Aron, totalitarizm SSCB, onun çevresindeki Doğu Avrupa’nın sosyalist devletleri, Nazi Almanyası’yla, İtalyan faşizmiyle sınırlı olmadığını vurguladı. Ona göre liberal demokrasiler de totalitarizm tehdidinden muaf değildiler. Totalitarizm demokrasilerin içinde de potansiyel bir tehlike olarak bulunur. Aron’a göre totalitarizm Avrupa liberal demokrasilerinin dışında ve karşısında değildi; demokrasilerin içinde kendini gizliyor ve orada gerçekleşebilir bir ihtimal olarak varlığını koruyordu. Bu nedenle demokrasiler totaliterliğe yenik düşebilirlerdi.
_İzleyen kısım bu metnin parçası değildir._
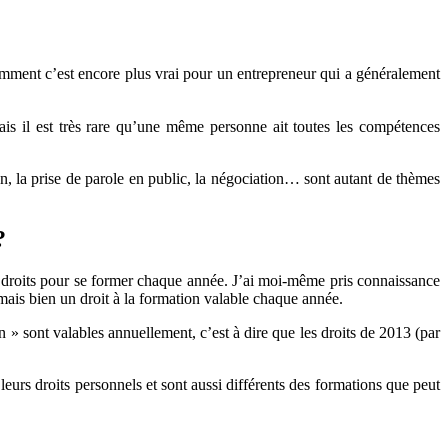
demment c’est encore plus vrai pour un entrepreneur qui a généralement
ais il est très rare qu’une même personne ait toutes les compétences
n, la prise de parole en public, la négociation… sont autant de thèmes
?
des droits pour se former chaque année. J’ai moi-même pris connaissance
mais bien un droit à la formation valable chaque année.
n » sont valables annuellement, c’est à dire que les droits de 2013 (par
leurs droits personnels et sont aussi différents des formations que peut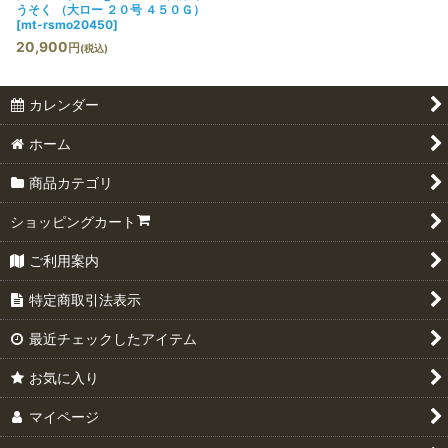
うそく （大ロー ２０号 ４５０Ｇ）
[
mt-rsmo20450
]
20,900
円
(税込)
カレンダー
ホーム
商品カテゴリ
ショッピングカート
ご利用案内
特定商取引法表示
最近チェックしたアイテム
お気に入り
マイページ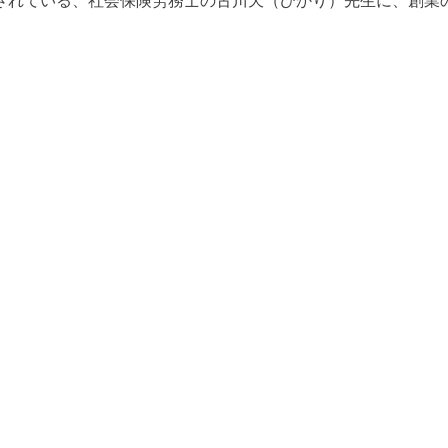
されている、社会保険労務士の古川天（ひかり）先生に、創業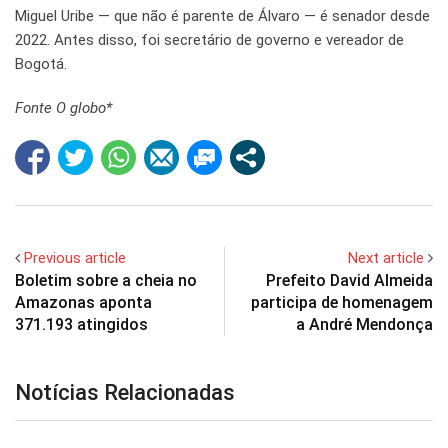
Miguel Uribe — que não é parente de Álvaro — é senador desde
2022. Antes disso, foi secretário de governo e vereador de
Bogotá.
Fonte
O globo*
Previous article
Next article
Boletim sobre a cheia no
Prefeito David Almeida
Amazonas aponta
participa de homenagem
371.193 atingidos
a André Mendonça
Notícias Relacionadas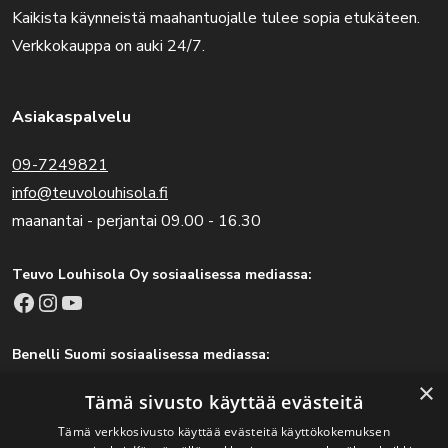
Kaikista käynneistä maahantuojalle tulee sopia etukäteen.
Verkkokauppa on auki 24/7.
Asiakaspalvelu
09-7249821
info@teuvolouhisola.fi
maanantai - perjantai 09.00 - 16.30
Teuvo Louhisola Oy sosiaalisessa mediassa:
Facebook
Instagram
YouTube
Benelli Suomi sosiaalisessa mediassa:
Facebook
Instagram
×
Tämä sivusto käyttää evästeitä
Tämä verkkosivusto käyttää evästeitä käyttökokemuksen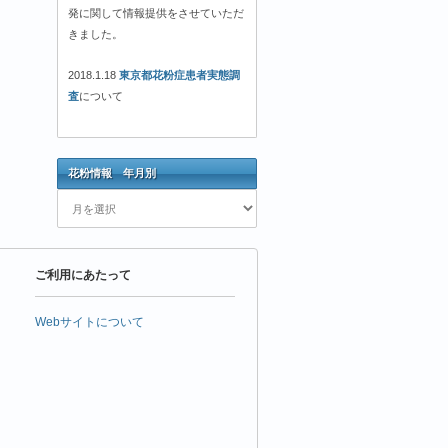
発に関して情報提供をさせていただ
きました。
2018.1.18
東京都花粉症患者実態調
査
について
花粉情報 年月別
花
粉
情
報
ご利用にあたって
年
月
別
Webサイトについて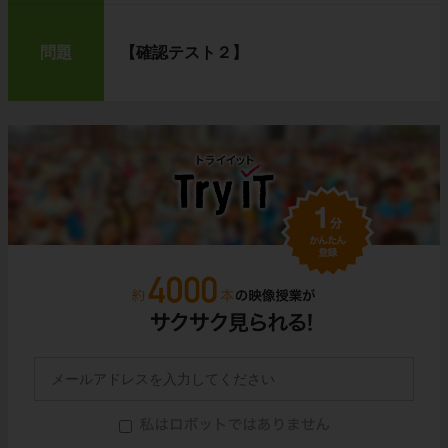
問題
【確認テスト２】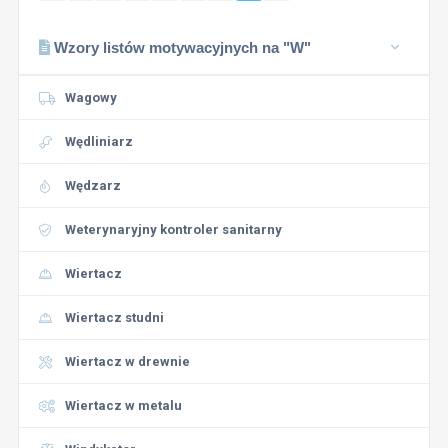
Wzory listów motywacyjnych na "W"
Wagowy
Wędliniarz
Wędzarz
Weterynaryjny kontroler sanitarny
Wiertacz
Wiertacz studni
Wiertacz w drewnie
Wiertacz w metalu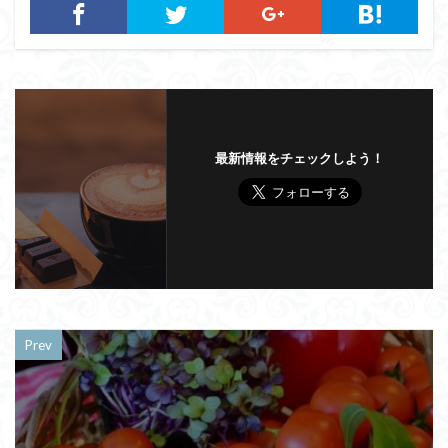
最新情報をチェックしよう！
Prev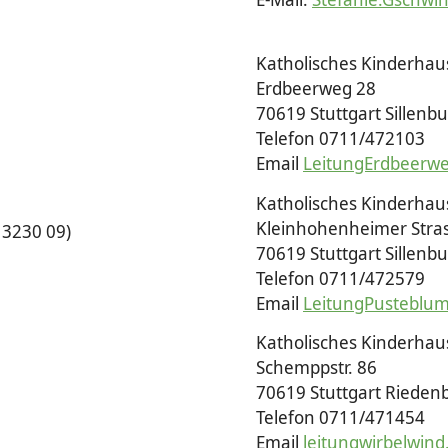
Katholisches Kinderha
Erdbeerweg 28
70619 Stuttgart Sillenb
Telefon 0711/472103
Email
LeitungErdbeerwe
Katholisches Kinderhau
Kleinhohenheimer Stra
 3230 09)
70619 Stuttgart Sillenb
Telefon 0711/472579
Email
LeitungPusteblum
Katholisches Kinderhau
Schemppstr. 86
70619 Stuttgart Rieden
Telefon 0711/471454
Email
leitungwirbelwind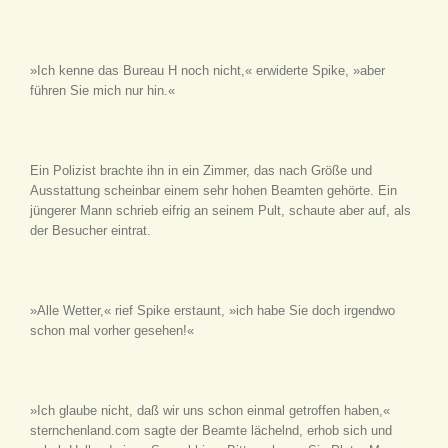
»Ich kenne das Bureau H noch nicht,« erwiderte Spike, »aber
führen Sie mich nur hin.«
Ein Polizist brachte ihn in ein Zimmer, das nach Größe und
Ausstattung scheinbar einem sehr hohen Beamten gehörte. Ein
jüngerer Mann schrieb eifrig an seinem Pult, schaute aber auf, als
der Besucher eintrat.
»Alle Wetter,« rief Spike erstaunt, »ich habe Sie doch irgendwo
schon mal vorher gesehen!«
»Ich glaube nicht, daß wir uns schon einmal getroffen haben,«
sternchenland.com sagte der Beamte lächelnd, erhob sich und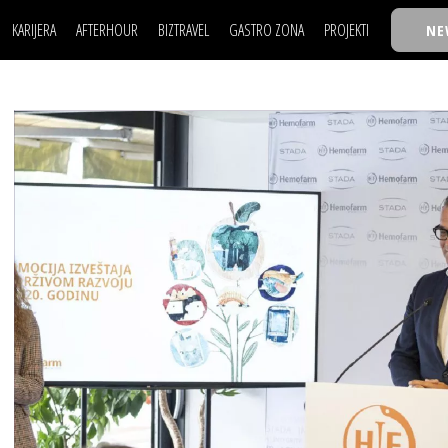
KARIJERA
AFTERHOUR
BIZTRAVEL
GASTRO ZONA
PROJEKTI
NE
POSAO
FILM I SCENA
NAJKOLEGA
LJUDI (HR)
KNJIGE
TASTY TALKS
POSAO
FILM I SCENA
NAJKOLEGA
JE
MOJ UGAO
AUTO SVET
30 ISPOD 30
LJUDI (HR)
KNJIGE
TASTY TALKS
USAVRŠAVANJE
STIL
BACK TO OFFIC
JE
MOJ UGAO
AUTO SVET
30 ISPOD 30
KNOW-HOW
WELLBEING
BIZBENDOVI
USAVRŠAVANJE
STIL
BACK TO OFFIC
BIZKOLEGIJUM
KNOW-HOW
WELLBEING
BIZBENDOVI
BMW BIZNIS LIG
BIZKOLEGIJUM
BIZLIFE WEEK
BMW BIZNIS LIG
IZJAVA GODINE
BIZLIFE WEEK
IZJAVA GODINE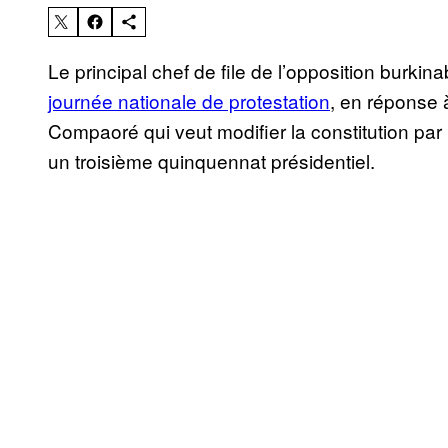
Le principal chef de file de l’opposition burki
journée nationale de protestation
, en réponse
Compaoré qui veut modifier la constitution par
un troisième quinquennat présidentiel.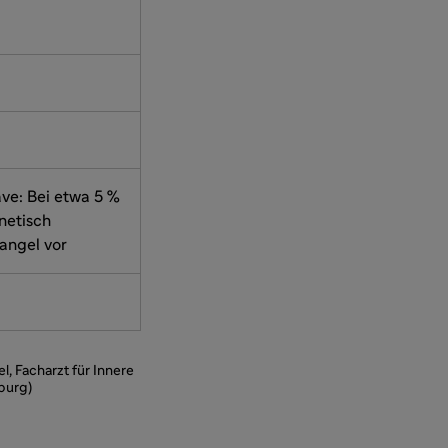
ave: Bei etwa 5 %
netisch
angel vor
l, Facharzt für Innere
burg)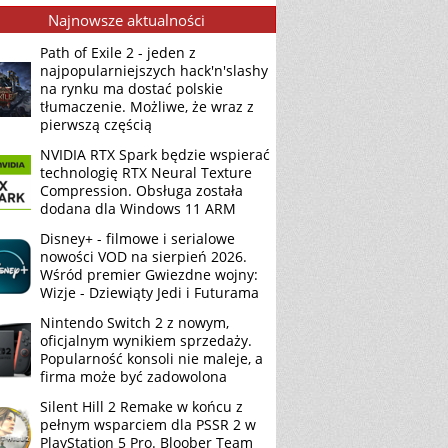
Najnowsze aktualności
Path of Exile 2 - jeden z
najpopularniejszych hack'n'slashy
na rynku ma dostać polskie
tłumaczenie. Możliwe, że wraz z
pierwszą częścią
NVIDIA RTX Spark będzie wspierać
technologię RTX Neural Texture
Compression. Obsługa została
dodana dla Windows 11 ARM
Disney+ - filmowe i serialowe
nowości VOD na sierpień 2026.
Wśród premier Gwiezdne wojny:
Wizje - Dziewiąty Jedi i Futurama
Nintendo Switch 2 z nowym,
oficjalnym wynikiem sprzedaży.
Popularność konsoli nie maleje, a
firma może być zadowolona
Silent Hill 2 Remake w końcu z
pełnym wsparciem dla PSSR 2 w
PlayStation 5 Pro. Bloober Team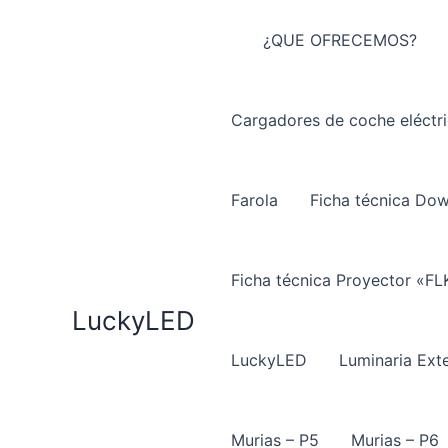
Ir
al
¿QUE OFRECEMOS?
contenido
Cargadores de coche eléctr
Farola
Ficha técnica Do
Ficha técnica Proyector «FL
LuckyLED
LuckyLED
Luminaria Exte
Murias – P5
Murias – P6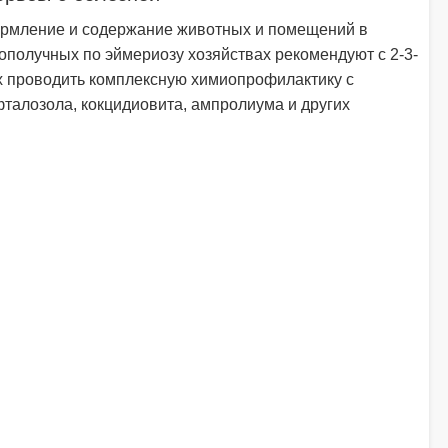
ормление и содержание животных и помещений в
гополучных по эймериозу хозяйствах рекомендуют с 2-3-
х проводить комплексную химиопрофилактику с
талозола, кокцидиовита, ампролиума и других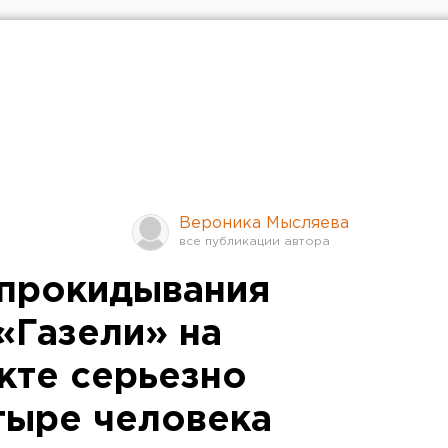
Вероника Мысляева
опрокидывания
«Газели» на
кте серьезно
тыре человека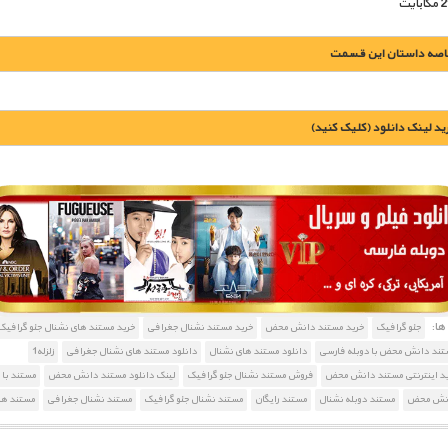
اصه داستان این قسمت
يد لينک دانلود (کليک کنيد)
1900 تومان – خريد لينک دانلود (افزودن به سبد خريد)
ا:
جئو گرافیک
خرید مستند دانش محض
خرید مستند نشنال جغرافی
خرید مستند های نشنال جئو گرافیک
ستند دانش محض با دوبله فارسی
دانلود مستند های نشنال
دانلود مستند های نشنال جغرافی
زلزله1
د اینترنتی مستند دانش محض
فروش مستند نشنال جئو گرافیک
لینک دانلود مستند دانش محض
مستند با
انش محض
مستند دوبله نشنال
مستند رایگان
مستند نشنال جئو گرافیک
مستند نشنال جغرافی
مستند ها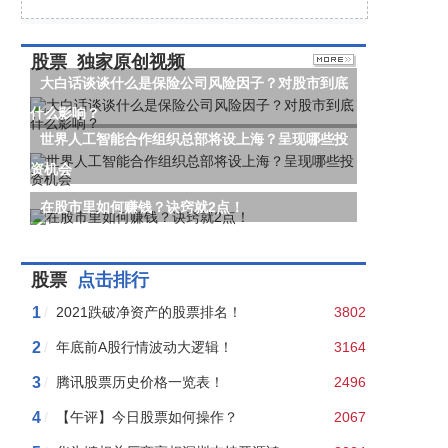
股票
独家原创视频
大白话谈谈什么是保险公司风险因子？对股市到底
什么影响？
世界人工智能合作组织总部将设上海？呈现哪些投
资机会
在股市里如何赚钱？诀窍就2点！
股票
点击排行
1
/
2021跌破净资产的股票排名！
3802
2
/
年底前A股行情波动大逻辑！
3164
3
/
腾讯股票历史价格一览表！
2496
4
/
【午评】今日股票如何操作？
2067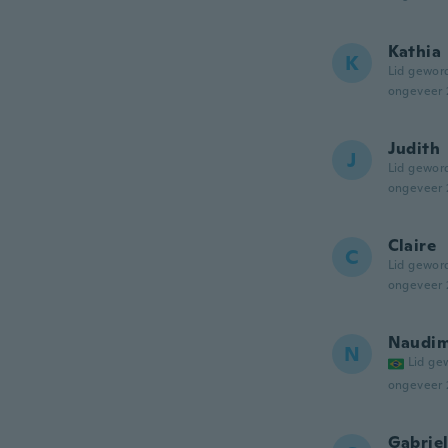
Kathia
K
Lid gewor
ongeveer 
Judith
J
Lid gewor
ongeveer 
Claire
C
Lid gewor
ongeveer 
Naudim
N
Lid ge
ongeveer 
Gabriel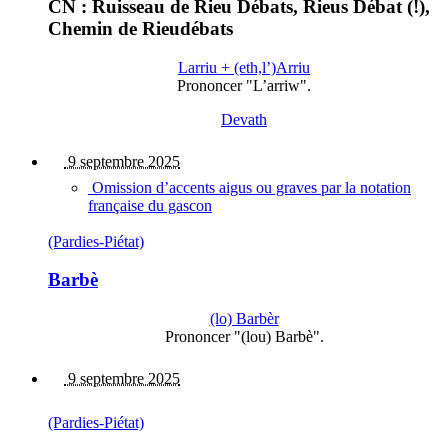
CN : Ruisseau de Rieu Débats, Rieus Débat (!),
Chemin de Rieudébats
Larriu + (eth,l’)Arriu
Prononcer "L’arriw".
Devath
9 septembre 2025
Omission d’accents aigus ou graves par la notation
française du gascon
(Pardies-Piétat)
Barbè
(lo) Barbèr
Prononcer "(lou) Barbè".
9 septembre 2025
(Pardies-Piétat)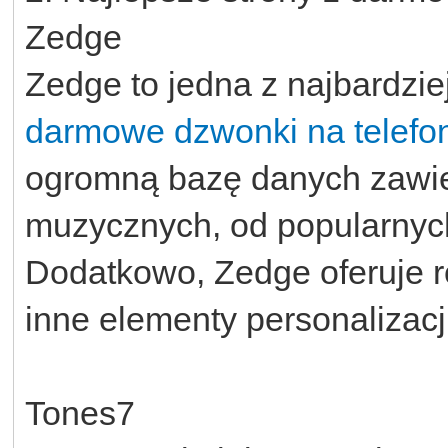
Zedge
Zedge to jedna z najbardzie
darmowe dzwonki na telefo
ogromną bazę danych zawie
muzycznych, od popularnych
Dodatkowo, Zedge oferuje ró
inne elementy personalizacji
Tones7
1930-1933 yıllarında Almanya’da öğrenci olarak bulunduğu dönem aynı zamanda Weimar Cumhuriyeti’nin son günleriydi. Almanya’nın karanlığa doğru yuvarlanışına, Hitler’in adım adım iktidara yürüyüşüne tanıklık etmişti. Pierre Manent’in ifadesiyle Almanya deneyimi ona tehlikeyi göstermiş ve onu Fransa’da çok yaygın olan liberal naiflikten korumuştu.